━━━ Provided records ━━━
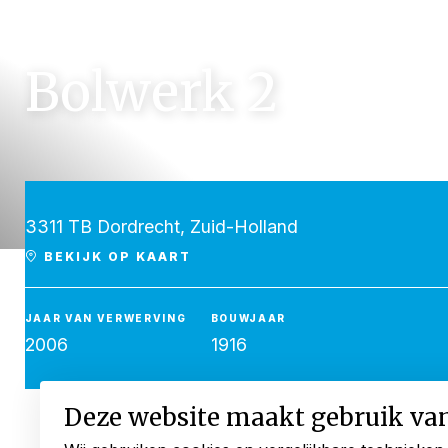
Bolwerk 2
3311 TB Dordrecht, Zuid-Holland
BEKIJK OP KAART
JAAR VAN VERWERVING
BOUWJAAR
2006
1916
Deze website maakt gebruik va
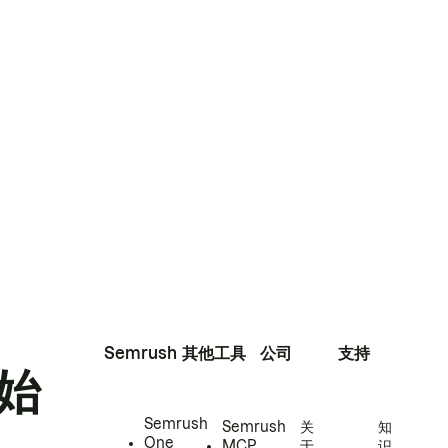
Semrush
其他工具
公司
支持
始
Semrush
Semrush
关
知
One
MCP
于
识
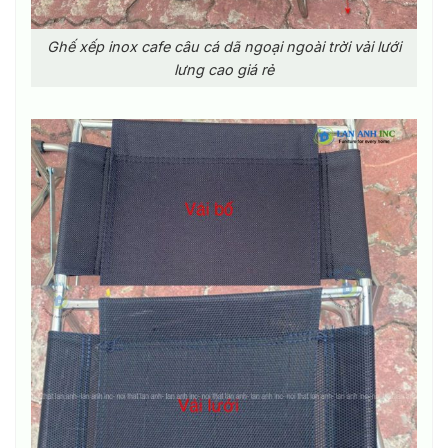
Ghế xếp inox cafe câu cá dã ngoại ngoài trời vải lưới
lưng cao giá rẻ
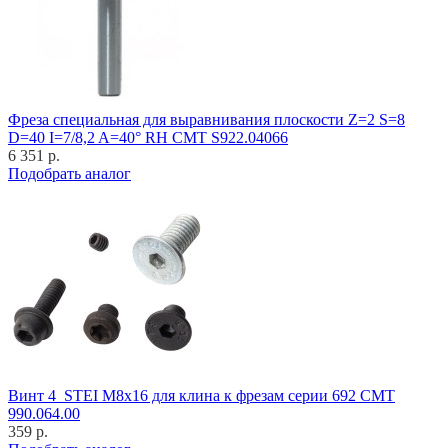
Фреза специальная для выравнивания плоскости Z=2 S=8
D=40 I=7/8,2 A=40° RH CMT S922.04066
6 351 р.
Подобрать аналог
Винт 4_STEI M8x16 для клина к фрезам серии 692 CMT
990.064.00
359 р.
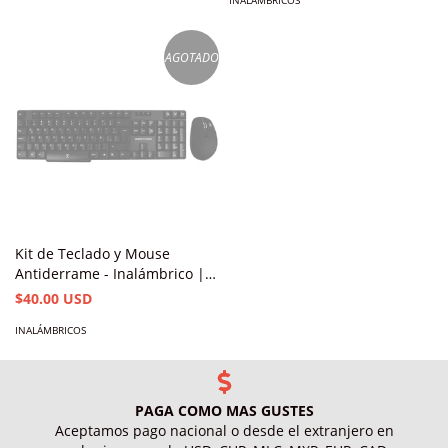
INALÁMBRICOS
AGOTADO
Kit de Teclado y Mouse
Antiderrame - Inalámbrico |
PERFECT CHOICE
$40.00 USD
INALÁMBRICOS
PAGA COMO MAS GUSTES
Aceptamos pago nacional o desde el extranjero en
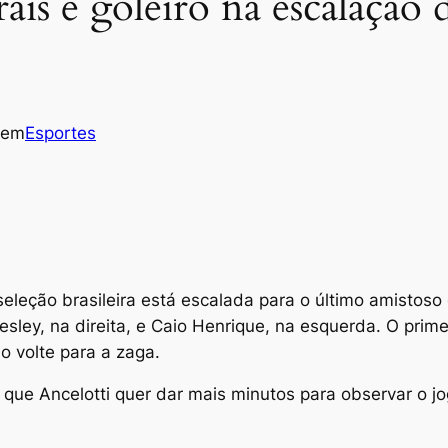
ais e goleiro na escalação 
em
Esportes
eção brasileira está escalada para o último amistoso
esley, na direita, e Caio Henrique, na esquerda. O prime
o volte para a zaga.
É que Ancelotti quer dar mais minutos para observar o 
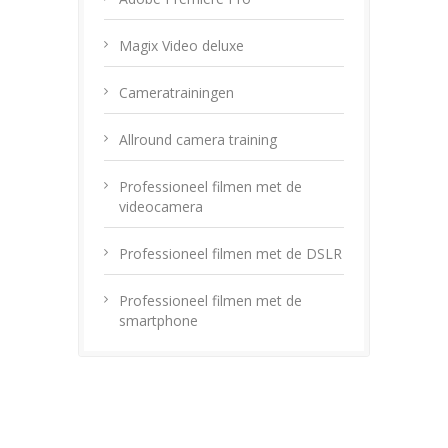
Magix Video deluxe
Cameratrainingen
Allround camera training
Professioneel filmen met de
videocamera
Professioneel filmen met de DSLR
Professioneel filmen met de
smartphone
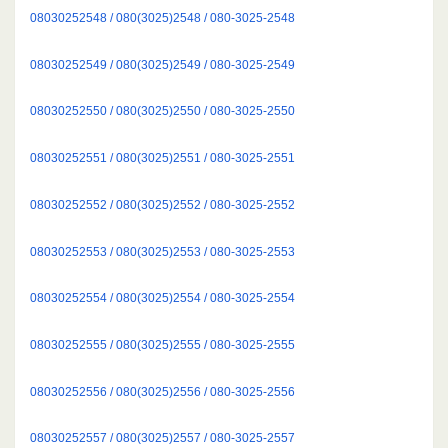
08030252548 / 080(3025)2548 / 080-3025-2548
08030252549 / 080(3025)2549 / 080-3025-2549
08030252550 / 080(3025)2550 / 080-3025-2550
08030252551 / 080(3025)2551 / 080-3025-2551
08030252552 / 080(3025)2552 / 080-3025-2552
08030252553 / 080(3025)2553 / 080-3025-2553
08030252554 / 080(3025)2554 / 080-3025-2554
08030252555 / 080(3025)2555 / 080-3025-2555
08030252556 / 080(3025)2556 / 080-3025-2556
08030252557 / 080(3025)2557 / 080-3025-2557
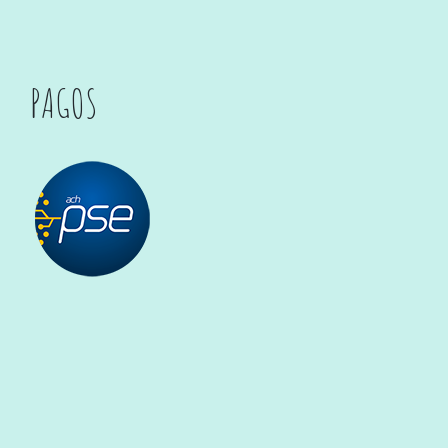
PAGOS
━━━
= Work request =
Could the entries above be copied out exactly, with no pictures included?

= Response area =
Bolwerk 2
3311 TB Dordrecht, Zuid-Holland
BEKIJK OP KAART
JAAR VAN VERWERVING
BOUWJAAR
2006
1916
Deze website maakt gebruik va
Semrush
其他工具
公司
支持
始
Semrush
Semrush
关
知
One
MCP
于
识
Ghế xếp inox cafe câu cá dã ngoại ngoài trời vải lưới
lưng cao giá rẻ
Фреза специальная для выравнивания плоскости Z=2 S=8
D=40 I=7/8,2 A=40° RH CMT S922.04066
6 351 р.
Подобрать аналог
Винт 4_STEI M8x16 для клина к фрезам серии 692 CMT
990.064.00
359 р.
INALÁMBRICOS
AGOTADO
Kit de Teclado y Mouse
Antiderrame - Inalámbrico |
PERFECT CHOICE
$40.00 USD
INALÁMBRICOS
PAGA COMO MAS GUSTES
Aceptamos pago nacional o desde el extranjero en
ais e goleiro na escalação 
em
Esportes
eção brasileira está escalada para o último amistoso
esley, na direita, e Caio Henrique, na esquerda. O prime
o volte para a zaga.
É que Ancelotti quer dar mais minutos para observar o 
Magix Video deluxe
Cameratrainingen
Allround camera training
Professioneel filmen met de
videocamera
Professioneel filmen met de DSLR
Professioneel filmen met de
smartphone
08030252548 / 080(3025)2548 / 080-3025-2548
08030252549 / 080(3025)2549 / 080-3025-2549
08030252550 / 080(3025)2550 / 080-3025-2550
08030252551 / 080(3025)2551 / 080-3025-2551
08030252552 / 080(3025)2552 / 080-3025-2552
08030252553 / 080(3025)2553 / 080-3025-2553
08030252554 / 080(3025)2554 / 080-3025-2554
08030252555 / 080(3025)2555 / 080-3025-2555
08030252556 / 080(3025)2556 / 080-3025-2556
08030252557 / 080(3025)2557 / 080-3025-2557
PAGOS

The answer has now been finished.